Liquidus Relationships on 10% MgO Plane of the System Lime‐Magnesia‐Alumina‐Silica

Abstract

The system CaO‐MgO‐Al2O3‐SiO2 is well known for its importance in many fields of ceramic technology, especially in the field of industrial refractories. The present study, although providing additional data on the liquid phases in basic refractory materials, was undertaken primarily to determine the composition‐melting‐ point behavior of iron blast‐furnace slags. About 95% of the composition of blast‐furnace slags generally can be expressed in terms of CaO, MgO, Al2O3, and SO2, the additional constituents being FeO, MnO, and S. The MgO content of these slags depends on the type of “stone” used as a flux, which may be essentially pure limestone, dolomitic limestone, or a mixture of limestone and dolomite as determined by economic factors related to sources of raw materials.
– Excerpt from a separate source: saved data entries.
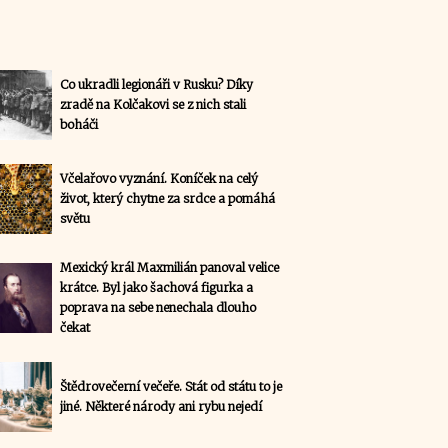
Co ukradli legionáři v Rusku? Díky
zradě na Kolčakovi se z nich stali
boháči
Včelařovo vyznání. Koníček na celý
život, který chytne za srdce a pomáhá
světu
Mexický král Maxmilián panoval velice
krátce. Byl jako šachová figurka a
poprava na sebe nenechala dlouho
čekat
Štědrovečerní večeře. Stát od státu to je
jiné. Některé národy ani rybu nejedí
The amount of MgO usually varies between 2 and 10% in the final slag, and it is often important to know the effect on the melting point of a substitution of MgO for CaO. In the present study one hundred and two glass compositions were prepared for liquidus and in some cases secondary‐phase temperature determinations by the quenching method. The investigation was confined chiefly to the central part of the plane adjacent to the lime‐silica‐magnesia face of the tetrahedron. Primary fields of s'lica, diopside, anorthite, pseudowollastonite, cordierite, melilite, spinel, mullite, merwinite, dicalcium silicate, periclase, and corundum were encountered in the course of the work. Liquidus temperatures ranged from a minimum of 1230°C. at the diopside‐anorthite‐tridymite intersection to a maximum of about 1650°C. in the dicalcium silicate field, which was the upper safe limit for the equipment. Petrographic and X‐ray diffraction methods were used to identify phases.